Per augurare un buon fine 2016 e il miglior inizio 2017, ecco la recensione di uno dei film in sala al Lumière, il molto amato Lion.

Saroo è un bambino indiano di poco più di cinque anni. Vive nella miseria ma è circondato dall’affetto di una famiglia amorevole, almeno fino a quando non si addormenta in una stazione ferroviaria di periferia e per risvegliarsi su un treno diretto a Calcutta. Un viaggio di 1600 chilometri su un convoglio deserto lo trascina lontano da tutti i suoi affetti, in una megalopoli ostile e caotica da cui lo salva solo l’adozione da parte di una benestante coppia australiana. Vent’anni dopo, un dolcetto indiano di proustiana memoria risveglia in Saroo ricordi ormai assopiti, e il ragazzo dà così inizio a una travagliata ricerca che inizia da Google Earth e finisce nelle campagne del Nord dell’India.

Lion – La strada verso casa segna il debutto alla regia di un lungometraggio per Garth Davis, cineasta australiano con alle spalle una brillante carriera nella direzione di spot pubblicitari. Il film poggia sul solido impianto narrativo del melodramma familiare, e pare un repertorio di tutti i temi di forte presa sul grande pubblico – l’adozione, i conflitti generazionali, la ricerca delle proprie origini, l’incontro tra due culture.

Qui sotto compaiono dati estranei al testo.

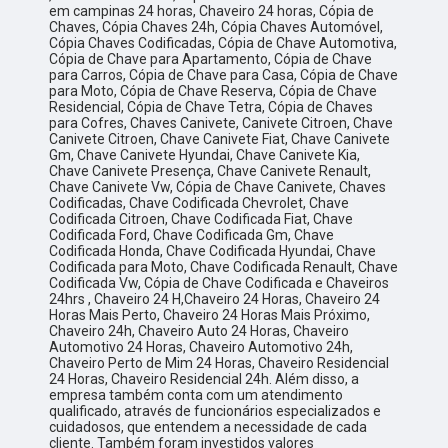
em campinas 24 horas, Chaveiro 24 horas, Cópia de
Chaves, Cópia Chaves 24h, Cópia Chaves Automóvel,
Cópia Chaves Codificadas, Cópia de Chave Automotiva,
Cópia de Chave para Apartamento, Cópia de Chave
para Carros, Cópia de Chave para Casa, Cópia de Chave
para Moto, Cópia de Chave Reserva, Cópia de Chave
Residencial, Cópia de Chave Tetra, Cópia de Chaves
para Cofres, Chaves Canivete, Canivete Citroen, Chave
Canivete Citroen, Chave Canivete Fiat, Chave Canivete
Gm, Chave Canivete Hyundai, Chave Canivete Kia,
Chave Canivete Presença, Chave Canivete Renault,
Chave Canivete Vw, Cópia de Chave Canivete, Chaves
Codificadas, Chave Codificada Chevrolet, Chave
Codificada Citroen, Chave Codificada Fiat, Chave
Codificada Ford, Chave Codificada Gm, Chave
Codificada Honda, Chave Codificada Hyundai, Chave
Codificada para Moto, Chave Codificada Renault, Chave
Codificada Vw, Cópia de Chave Codificada e Chaveiros
24hrs , Chaveiro 24 H,Chaveiro 24 Horas, Chaveiro 24
Horas Mais Perto, Chaveiro 24 Horas Mais Próximo,
Chaveiro 24h, Chaveiro Auto 24 Horas, Chaveiro
Automotivo 24 Horas, Chaveiro Automotivo 24h,
Chaveiro Perto de Mim 24 Horas, Chaveiro Residencial
24 Horas, Chaveiro Residencial 24h. Além disso, a
empresa também conta com um atendimento
qualificado, através de funcionários especializados e
cuidadosos, que entendem a necessidade de cada
cliente. Também foram investidos valores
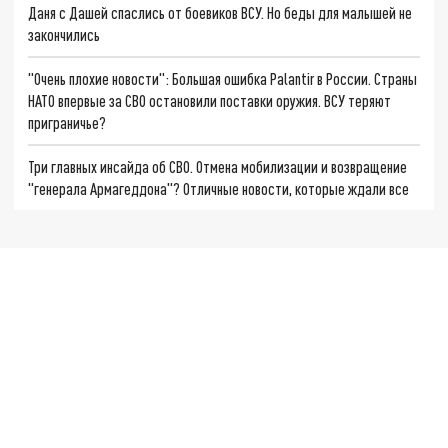
Даня с Дашей спаслись от боевиков ВСУ. Но беды для малышей не
закончились
"Очень плохие новости": Большая ошибка Palantir в России. Страны
НАТО впервые за СВО остановили поставки оружия. ВСУ теряют
приграничье?
Три главных инсайда об СВО. Отмена мобилизации и возвращение
"генерала Армагеддона"? Отличные новости, которые ждали все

Il coinvolgimento emotivo è presto assicurato, mentre il ritmo narrativo ha esiti diseguali: se nella prima parte ambientata in India le vicissitudini di Saroo-bambino scorrono con la leggerezza di una favola, nella seconda parte del film il cast ben assortito (Dev Patel, Rooney Mara, Nicole Kidman e David Wenham) non basta a scongiurare del tutto il pericolo dell’eccesso di glicemia, e la vicenda avanza un po’ più faticosamente tra ridondanze e ripetizioni.

Il film risente senza dubbio di una fascinazione per l’Oriente che relega l’India a scenario lontano ed esotico (uno fra tutti The Millionaire), ma in questo caso l’immaginario pop e sgargiante di Danny Boyle è sostituito da un’apprezzabile volontà di realismo, che abbandona gli scenari “da cartolina” per soffermarsi sulle periferie sterminate delle metropoli indiane. La stessa verosimiglianza è perseguita anche a livello linguistico nella prima metà del film, in cui i pochi dialoghi sono unicamente in hindi e bengalese.

La regia, completamente al servizio della vicenda, appare sobria e priva di una forte marca individuale, ma regala un guizzo inaspettato nell’interessante montaggio alternato tra la visione aerea di Google Earth (un po’ come in un desktop movie) e le panoramiche dall’alto che mimano il percorso di Saroo che improvvisamente ritrova la “strada verso casa” del titolo. Nel complesso, Lion è un film ben realizzato ed efficace, che malgrado qualche lungaggine di troppo non fallisce nel tentativo di regalare forti emozioni con tocco leggero ed elegante.